All of the data, except its images, should be set down exactly as it appears.

Source records |
<<<<

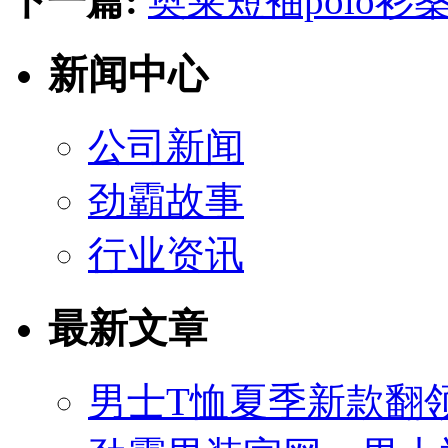
下一篇:
奥莱短袖polo
新闻中心
公司新闻
劲霸故事
行业资讯
最新文章
男士T恤夏季新款翻领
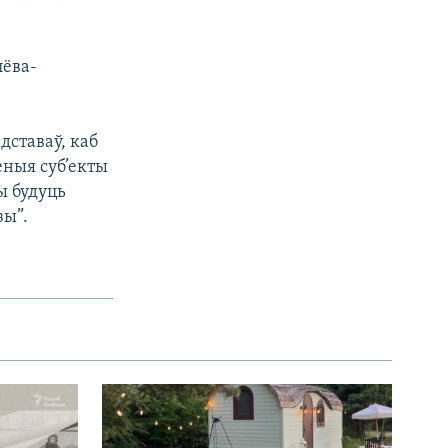
лёва-
дставаў, каб
еныя суб’екты
ы будуць
зы”.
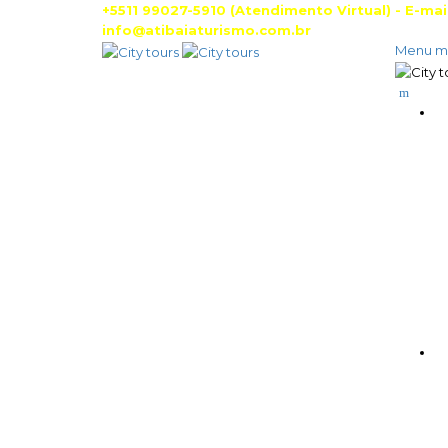
+5511 99027-5910 (Atendimento Virtual) - E-mail
info@atibaiaturismo.com.br
Menu m
C
C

>>>>

Answer to this problem |
下一篇:
奥莱短袖polo
新闻中心
公司新闻
劲霸故事
行业资讯
最新文章
男士T恤夏季新款翻领
лёва-
дставаў, каб
еныя суб’екты
ы будуць
зы”.
+5511 99027-5910 (Atendimento Virtual) - E-mail
info@atibaiaturismo.com.br
Menu m
C
C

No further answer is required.